TRY IT: Scan the records for "года". Show the matching lines.
Start of MATERIAL SHOWN
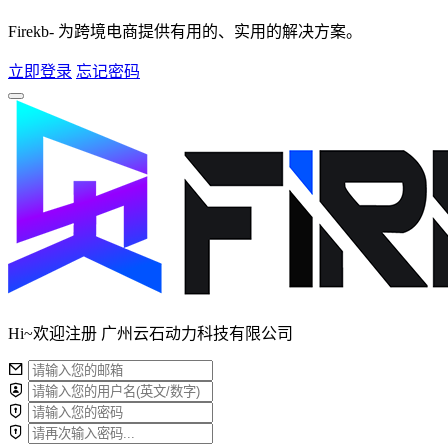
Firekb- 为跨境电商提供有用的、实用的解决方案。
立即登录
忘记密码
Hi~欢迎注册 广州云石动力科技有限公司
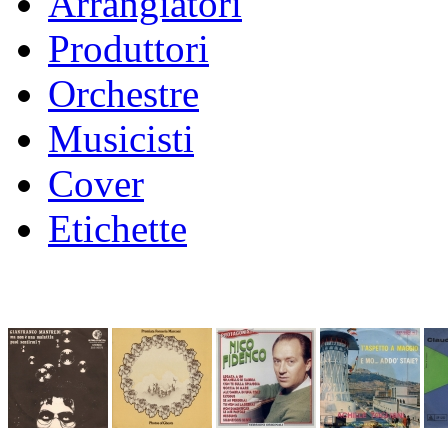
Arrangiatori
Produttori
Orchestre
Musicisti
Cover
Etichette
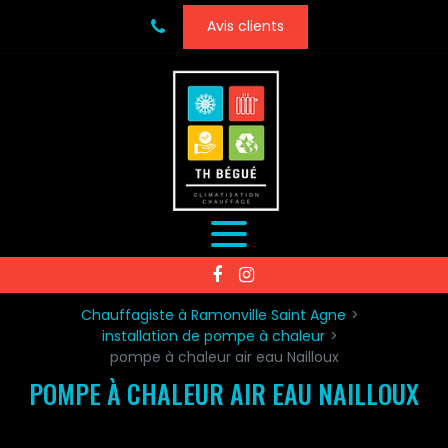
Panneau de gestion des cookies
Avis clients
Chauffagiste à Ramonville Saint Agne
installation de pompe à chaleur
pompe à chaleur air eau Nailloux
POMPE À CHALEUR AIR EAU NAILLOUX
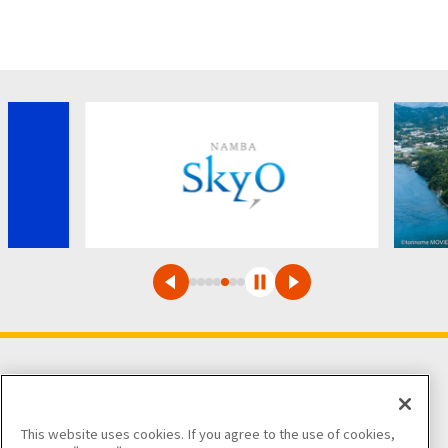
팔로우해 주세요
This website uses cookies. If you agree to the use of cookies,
End of MATERIAL SHOWN
Start of MATERIAL SHOWN
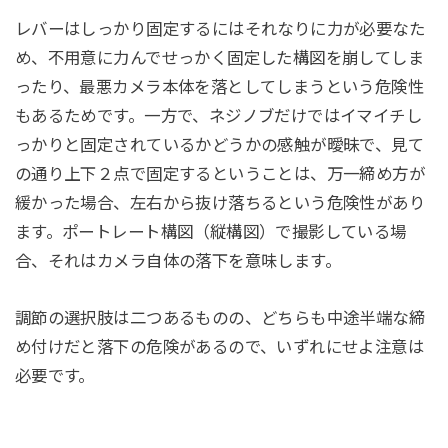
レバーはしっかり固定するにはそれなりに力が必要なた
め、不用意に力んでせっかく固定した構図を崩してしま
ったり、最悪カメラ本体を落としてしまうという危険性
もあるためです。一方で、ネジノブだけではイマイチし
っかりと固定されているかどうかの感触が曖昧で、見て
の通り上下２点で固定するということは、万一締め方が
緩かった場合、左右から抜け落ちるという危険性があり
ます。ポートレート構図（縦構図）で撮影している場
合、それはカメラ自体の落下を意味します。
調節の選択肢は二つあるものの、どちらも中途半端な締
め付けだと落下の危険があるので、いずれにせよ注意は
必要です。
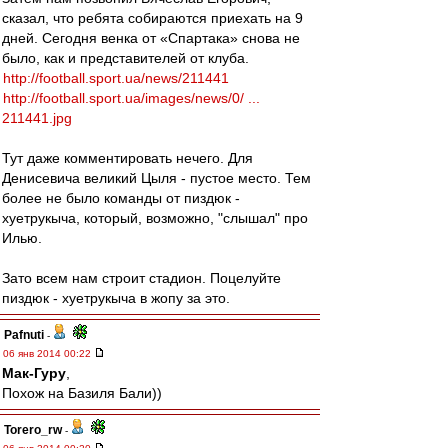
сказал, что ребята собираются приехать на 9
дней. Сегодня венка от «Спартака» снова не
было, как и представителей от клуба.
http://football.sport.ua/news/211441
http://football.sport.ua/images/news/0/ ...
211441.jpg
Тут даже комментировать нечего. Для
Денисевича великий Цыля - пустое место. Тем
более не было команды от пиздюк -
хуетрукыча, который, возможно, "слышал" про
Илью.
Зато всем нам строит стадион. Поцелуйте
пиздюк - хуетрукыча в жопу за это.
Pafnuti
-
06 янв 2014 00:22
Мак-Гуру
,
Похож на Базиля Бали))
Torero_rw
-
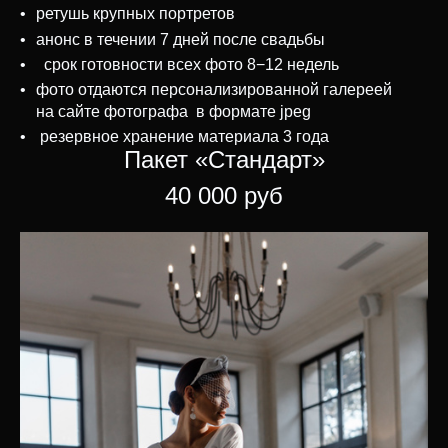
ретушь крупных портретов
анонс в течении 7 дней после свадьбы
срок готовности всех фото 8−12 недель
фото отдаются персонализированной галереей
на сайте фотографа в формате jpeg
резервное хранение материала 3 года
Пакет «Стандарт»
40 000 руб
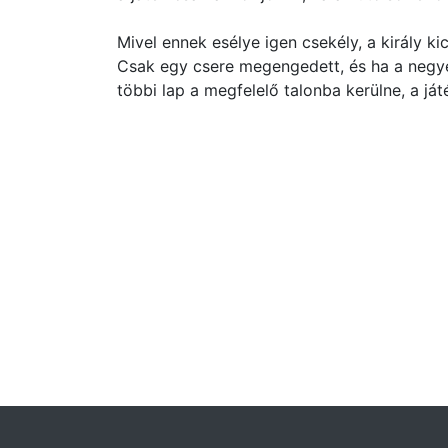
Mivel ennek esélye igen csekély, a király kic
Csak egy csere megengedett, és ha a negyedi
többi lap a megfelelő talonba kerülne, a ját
End of MATERIAL SHOWN
Start of MATERIAL SHOWN
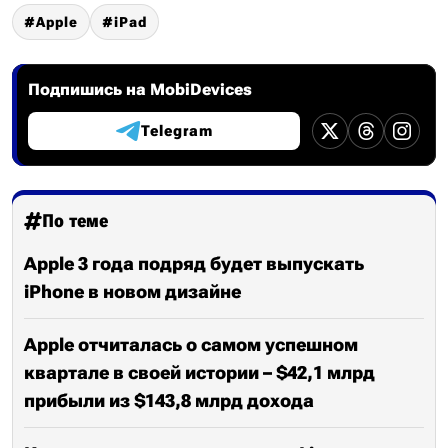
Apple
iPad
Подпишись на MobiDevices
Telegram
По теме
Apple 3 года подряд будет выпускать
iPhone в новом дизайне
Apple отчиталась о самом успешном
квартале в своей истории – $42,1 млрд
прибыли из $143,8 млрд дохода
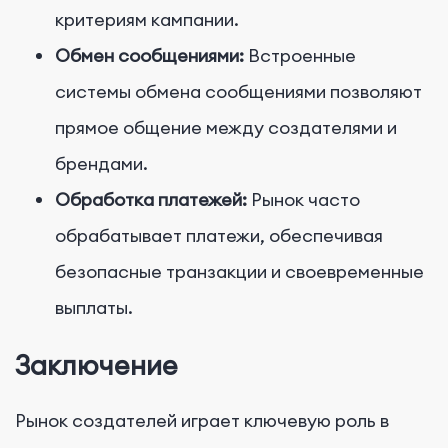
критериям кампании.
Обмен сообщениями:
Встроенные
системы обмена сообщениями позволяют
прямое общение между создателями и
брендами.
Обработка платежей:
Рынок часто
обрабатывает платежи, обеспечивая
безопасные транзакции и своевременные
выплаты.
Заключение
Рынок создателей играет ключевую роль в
End of MATERIAL SHOWN
FINAL ANSWER:
резервное хранение материала 3 года
Apple 3 года подряд будет выпускать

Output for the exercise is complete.